*** Opening DATA TO PROCESS ***

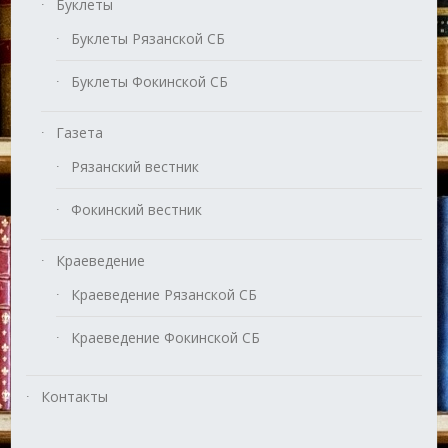
Буклеты
Буклеты Рязанской СБ
Буклеты Фокинской СБ
Газета
Рязанский вестник
Фокинский вестник
Краеведение
Краеведение Рязанской СБ
Краеведение Фокинской СБ
Контакты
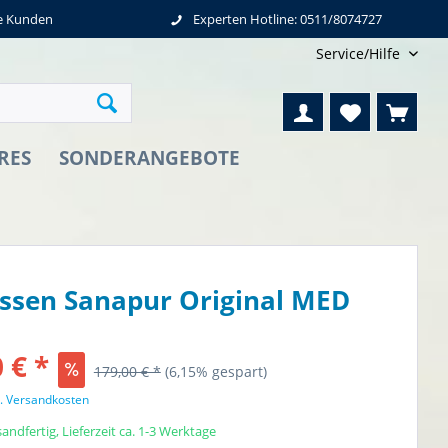
ne Kunden
Experten Hotline: 0511/8074727
Service/Hilfe
RES
SONDERANGEBOTE
ssen Sanapur Original MED
 € *
179,00 € *
(6,15% gespart)
l. Versandkosten
andfertig, Lieferzeit ca. 1-3 Werktage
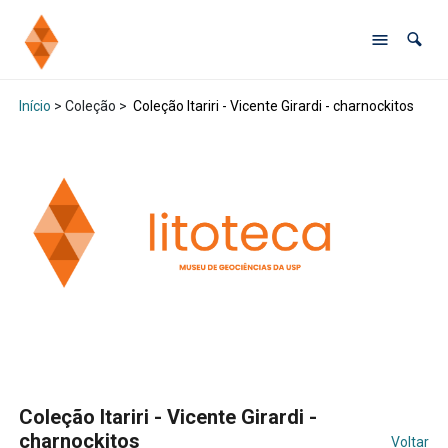
Início
> Coleção >
Coleção Itariri - Vicente Girardi - charnockitos
Coleção Itariri - Vicente Girardi -
charnockitos
Voltar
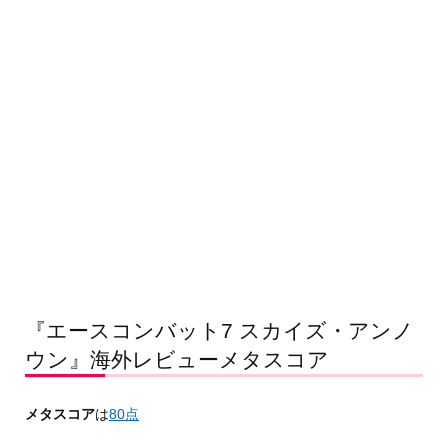
『エースコンバット7 スカイズ・アンノ
ウン』海外レビューメタスコア
メタスコア
は
80点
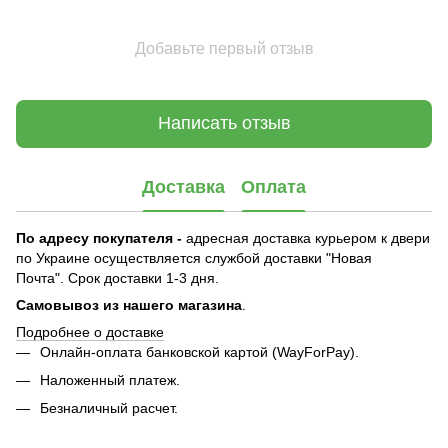
Добавьте первый отзыв
Написать отзыв
Доставка
Оплата
По адресу покупателя -
адресная доставка курьером к двери
по Украине осуществляется службой доставки "Новая
Почта". Срок доставки 1-3 дня.
Самовывоз из нашего магазина
.
Подробнее о доставке
Онлайн-оплата банковской картой (WayForPay).
Наложенный платеж.
Безналичный расчет.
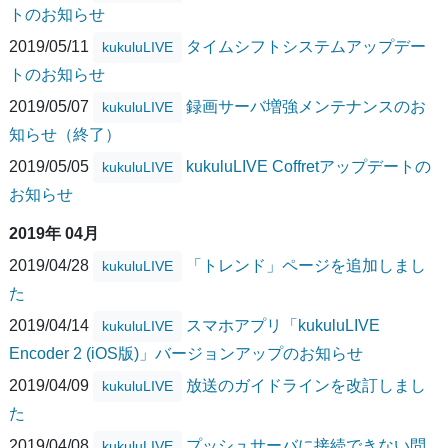
トのお知らせ
2019/05/11
タイムシフトシステムアップデー
kukuluLIVE
トのお知らせ
2019/05/07
録画サーバ増強メンテナンスのお
kukuluLIVE
知らせ（終了）
2019/05/05
kukuluLIVE Coffretアップデートの
kukuluLIVE
お知らせ
2019年 04月
2019/04/28
「トレンド」ページを追加しまし
kukuluLIVE
た
2019/04/14
スマホアプリ「kukuluLIVE
kukuluLIVE
Encoder 2 (iOS版)」バージョンアップのお知らせ
2019/04/09
放送のガイドラインを改訂しまし
kukuluLIVE
た
2019/04/08
プッシュサーバに接続できない問
kukuluLIVE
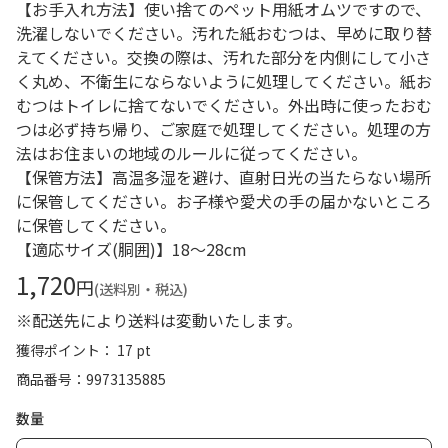
【お手入れ方法】使い捨てのペット用紙オムツですので、
洗濯しないでください。汚れた紙おむつは、早めに取り替
えてください。交換の際は、汚れた部分を内側にして小さ
く丸め、不衛生にならないように処理してください。紙お
むつはトイレに捨てないでください。外出時に使ったおむ
つは必ず持ち帰り、ご家庭で処理してください。処理の方
法はお住まいの地域のルールに従ってください。
【保管方法】高温多湿を避け、直射日光の当たらない場所
に保管してください。お子様や愛犬の手の届かないところ
に保管してください。
【適応サイズ(胴囲)】18～28cm
1,720
円
(送料別・税込)
※配送先により送料は変動いたします。
獲得ポイント： 17 pt
商品番号
9973135885
数量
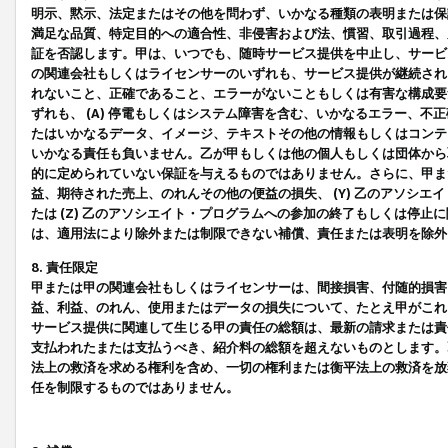
明示、黙示、法定またはその他を問わず、いかなる種類の表明または保
満足な品質、特定目的への適合性、非侵害および法、慣習、取引過程、
証を否認します。甲は、いつでも、随時サービス提供を中止し、サービ
の関連会社もしくはライセンサーのいずれも、サービス提供が継続され
れないこと、正確であること、エラーがないこともしくは有害な構成要
ずれも、 (A) 停電もしくはシステム障害を含む、いかなるエラー、不
たはいかなるデータ、イメージ、テキストその他の情報もしくはコンテ
いかなる責任も負いません。乙が甲もしくは他の個人もしくは団体から
的に定められていない保証を与えるものではありません。さらに、甲また
益、期待された売上、のれんその他の便益の損失、 (Y) 乙のアソシ
たは (Z) 乙のアソシエイト・プログラムへの参加の終了もしくは停
は、適用法により除外または制限できない補償、責任または表明を除外
8. 責任限定
甲または甲の関連会社もしくはライセンサーは、間接損害、付随的損害
益、利益、のれん、使用またはデータの損失について、たとえ甲がこれ
サービス提供に関連して生じる甲の責任の総額は、最新の請求または責
支払われたまたは支払うべき、紹介料の総額を超えないものとします。
法上の救済を求める権利を含め、一切の権利または衡平法上の救済を放
任を制限するものではありません。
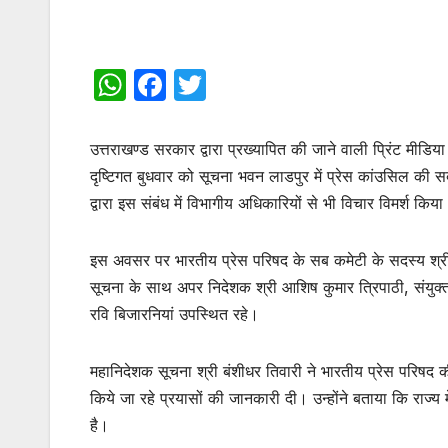
W
F
T
h
a
w
at
c
itt
उत्तराखण्ड सरकार द्वारा प्रख्यापित की जाने वाली प्रिंट मीडिय
s
e
er
दृष्टिगत बुधवार को सूचना भवन लाडपुर में प्रेस कांउसिल की स
द्वारा इस संबंध में विभागीय अधिकारियों से भी विचार विमर्श किय
A
b
p
o
इस अवसर पर भारतीय प्रेस परिषद के सब कमेटी के सदस्य श्री ग
p
o
सूचना के साथ अपर निदेशक श्री आशिष कुमार त्रिपाठी, संयुक्
k
रवि बिजारनियां उपस्थित रहे।
महानिदेशक सूचना श्री बंशीधर तिवारी ने भारतीय प्रेस परिषद की 
किये जा रहे प्रयासों की जानकारी दी। उन्होंने बताया कि राज्य म
है।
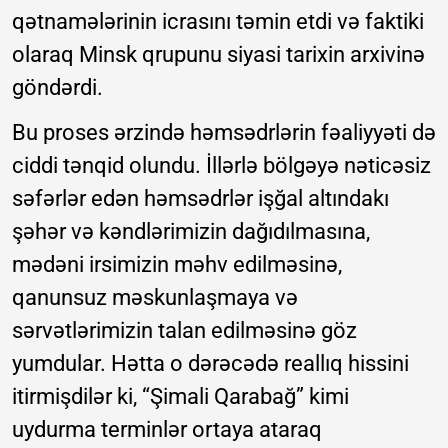
qətnamələrinin icrasını təmin etdi və faktiki
olaraq Minsk qrupunu siyasi tarixin arxivinə
göndərdi.
Bu proses ərzində həmsədrlərin fəaliyyəti də
ciddi tənqid olundu. İllərlə bölgəyə nəticəsiz
səfərlər edən həmsədrlər işğal altındakı
şəhər və kəndlərimizin dağıdılmasına,
mədəni irsimizin məhv edilməsinə,
qanunsuz məskunlaşmaya və
sərvətlərimizin talan edilməsinə göz
yumdular. Hətta o dərəcədə reallıq hissini
itirmişdilər ki, “Şimali Qarabağ” kimi
uydurma terminlər ortaya ataraq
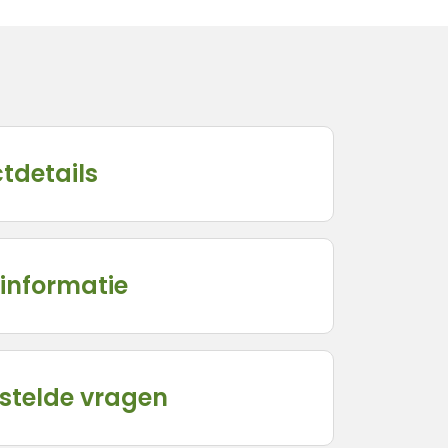
tdetails
informatie
stelde vragen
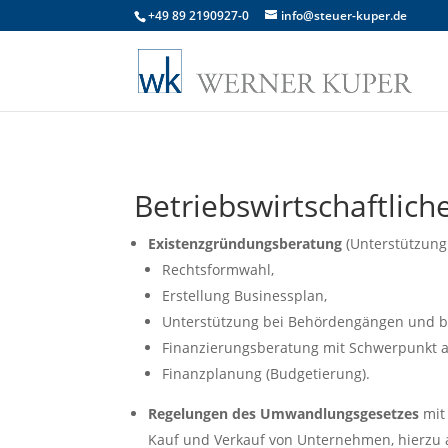
+49 89 2190927-0
info@steuer-kuper.de
Betriebswirtschaftlich
Existenzgründungsberatung
(Unterstützung 
Rechtsformwahl,
Erstellung Businessplan,
Unterstützung bei Behördengängen und 
Finanzierungsberatung mit Schwerpunkt a
Finanzplanung (Budgetierung).
Regelungen des Umwandlungsgesetzes
mit
Kauf und Verkauf von Unternehmen, hierzu a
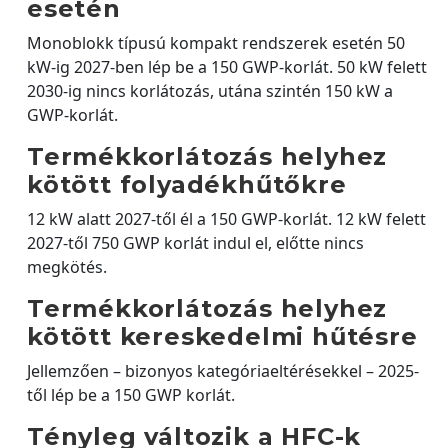
esetén
Monoblokk típusú kompakt rendszerek esetén 50
kW-ig 2027-ben lép be a 150 GWP-korlát. 50 kW felett
2030-ig nincs korlátozás, utána szintén 150 kW a
GWP-korlát.
Termékkorlátozás helyhez
kötött folyadékhűtőkre
12 kW alatt 2027-től él a 150 GWP-korlát. 12 kW felett
2027-től 750 GWP korlát indul el, előtte nincs
megkötés.
Termékkorlátozás helyhez
kötött kereskedelmi hűtésre
Jellemzően – bizonyos kategóriaeltérésekkel – 2025-
től lép be a 150 GWP korlát.
Tényleg változik a HFC-k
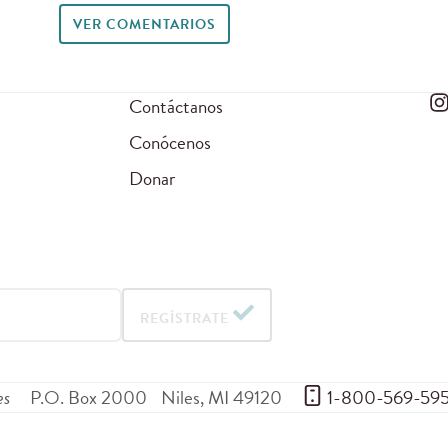
VER COMENTARIOS
Contáctanos
Conócenos
Donar
REGÍSTRATE
es
P.O. Box 2000
Niles
,
MI
49120
 1-800-569-59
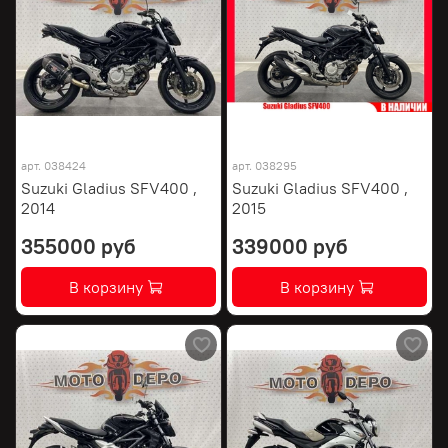
арт.
038424
арт.
038295
Suzuki Gladius SFV400 ,
Suzuki Gladius SFV400 ,
2014
2015
355000 руб
339000 руб
В корзину
В корзину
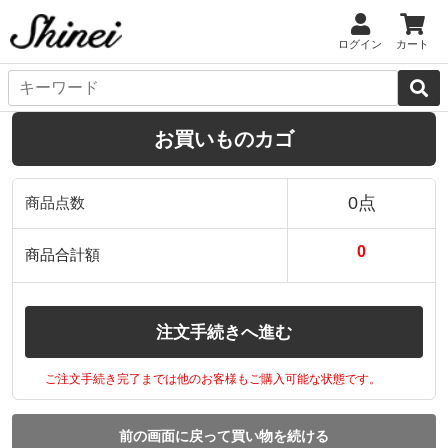
ログイン
カート
お買いものカゴ
0点
商品点数
0
商品合計額
注文手続きへ進む
ご注文手続き完了までは他のお客様もご購入可能な状態です。
前の画面に戻って買い物を続ける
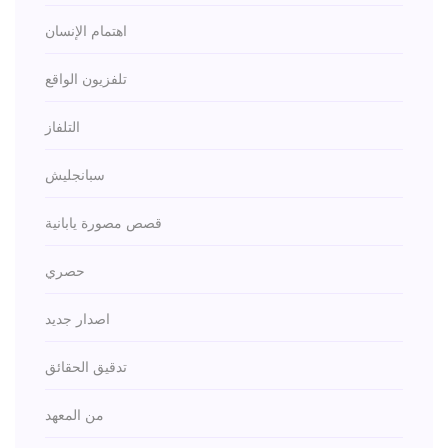
اهتمام الإنسان
تلفزيون الواقع
التلفاز
سبانجليش
قصص مصورة يابانية
حصري
اصدار جديد
تدقيق الحقائق
من المعهد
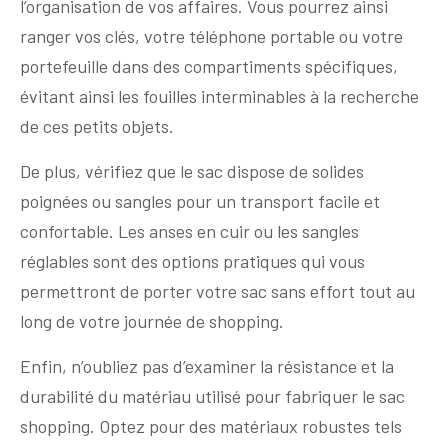
l’organisation de vos affaires. Vous pourrez ainsi
ranger vos clés, votre téléphone portable ou votre
portefeuille dans des compartiments spécifiques,
évitant ainsi les fouilles interminables à la recherche
de ces petits objets.
De plus, vérifiez que le sac dispose de solides
poignées ou sangles pour un transport facile et
confortable. Les anses en cuir ou les sangles
réglables sont des options pratiques qui vous
permettront de porter votre sac sans effort tout au
long de votre journée de shopping.
Enfin, n’oubliez pas d’examiner la résistance et la
durabilité du matériau utilisé pour fabriquer le sac
shopping. Optez pour des matériaux robustes tels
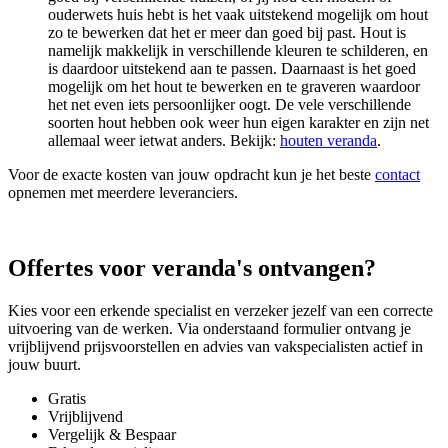
ouderwets huis hebt is het vaak uitstekend mogelijk om hout
zo te bewerken dat het er meer dan goed bij past. Hout is
namelijk makkelijk in verschillende kleuren te schilderen, en
is daardoor uitstekend aan te passen. Daarnaast is het goed
mogelijk om het hout te bewerken en te graveren waardoor
het net even iets persoonlijker oogt. De vele verschillende
soorten hout hebben ook weer hun eigen karakter en zijn net
allemaal weer ietwat anders. Bekijk:
houten veranda
.
Voor de exacte kosten van jouw opdracht kun je het beste
contact
opnemen met meerdere leveranciers.
Offertes voor veranda's ontvangen?
Kies voor een erkende specialist en verzeker jezelf van een correcte
uitvoering van de werken. Via onderstaand formulier ontvang je
vrijblijvend prijsvoorstellen en advies van vakspecialisten actief in
jouw buurt.
Gratis
Vrijblijvend
Vergelijk & Bespaar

*** Closing DATA TO PROCESS ***

• EXERCISE REQUIREMENTS
The line containing "(6,15% gespart)" marks the end: transcribe every line from the start of the listing up to and including it, minus the pictures.

• ANSWER TO THIS PROBLEM
Буклеты
Буклеты Рязанской СБ
Буклеты Фокинской СБ
Газета
Рязанский вестник
Фокинский вестник
Краеведение
Краеведение Рязанской СБ
Краеведение Фокинской СБ
Контакты
ne Kunden
Experten Hotline: 0511/8074727
Service/Hilfe
RES
SONDERANGEBOTE
ssen Sanapur Original MED
 € *
179,00 € *
(6,15% gespart)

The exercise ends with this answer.